Objective: Rheumatoid arthritis (RA) is often characterized by bone loss and fragility fractures and is a frequent comorbidity. The NLRP3 inflammasome drives inflammatory processes that fundamentally accompany the pathogenesis of RA. However, the role of NLRP3 inflammasome in RA fracture healing remains unclear.

Methods: For in vivo analyses, we established tibial fractures in two murine RA models: TNF-transgenic (TNF^Tg) mice and collagen-induced arthritis (CIA).
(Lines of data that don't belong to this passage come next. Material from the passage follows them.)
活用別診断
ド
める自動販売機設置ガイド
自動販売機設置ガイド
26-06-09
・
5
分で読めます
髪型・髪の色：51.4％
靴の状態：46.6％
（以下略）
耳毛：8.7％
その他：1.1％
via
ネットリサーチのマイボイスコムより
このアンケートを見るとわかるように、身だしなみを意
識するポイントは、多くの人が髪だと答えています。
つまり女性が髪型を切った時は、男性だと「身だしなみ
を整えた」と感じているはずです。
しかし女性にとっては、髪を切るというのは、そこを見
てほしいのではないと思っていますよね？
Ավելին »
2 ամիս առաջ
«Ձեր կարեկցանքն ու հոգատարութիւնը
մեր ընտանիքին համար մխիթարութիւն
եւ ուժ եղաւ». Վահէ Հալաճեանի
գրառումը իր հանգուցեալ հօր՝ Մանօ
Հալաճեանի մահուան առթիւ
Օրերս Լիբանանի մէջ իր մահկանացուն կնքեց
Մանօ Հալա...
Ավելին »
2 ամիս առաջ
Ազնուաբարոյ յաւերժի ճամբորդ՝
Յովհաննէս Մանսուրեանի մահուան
To address the contribution of NLRP3 inflammasome to fracture repair, we generated TNF^Tg; NLRP3^KO mice by deleting the NLRP3 gene in TNF^Tg mice. The effects of TNFα overexpression on osteogenic differentiation were assessed using mesenchymal progenitor cells (MPCs) with or without MCC950. The role of MCC950 in RA fracture repair was investigated using CIA mice.

Results: TNF^Tg mice exhibited delayed fracture healing, characterized by decreased callus bone volume and reduced bone mechanical strength. The NLRP3 inflammasome was excessively activated in TNF^Tg mice, leading to elevated expression of NLRP3, pro-Caspase-1, Caspase-1 p20, pro-IL-1β and IL-1β. Moreover, NLRP3 deficiency in TNF^Tg mice significantly mitigated the delayed fracture healing. Mechanistically, TNFα overexpression suppressed osteogenic differentiation of MPCs through NLRP3 inflammasome activation. This process involves RhoA/Rac1-dependent NF-κB signaling that triggers inflammasome assembly, ultimately leading to IL-1β secretion. Notably, MCC950 administration significantly attenuated these pathological effects. Lastly, in vivo MCC950 treatment rescued the delayed fracture healing by reducing NLRP3 inflammasome activation and promoting bone formation in CIA mice.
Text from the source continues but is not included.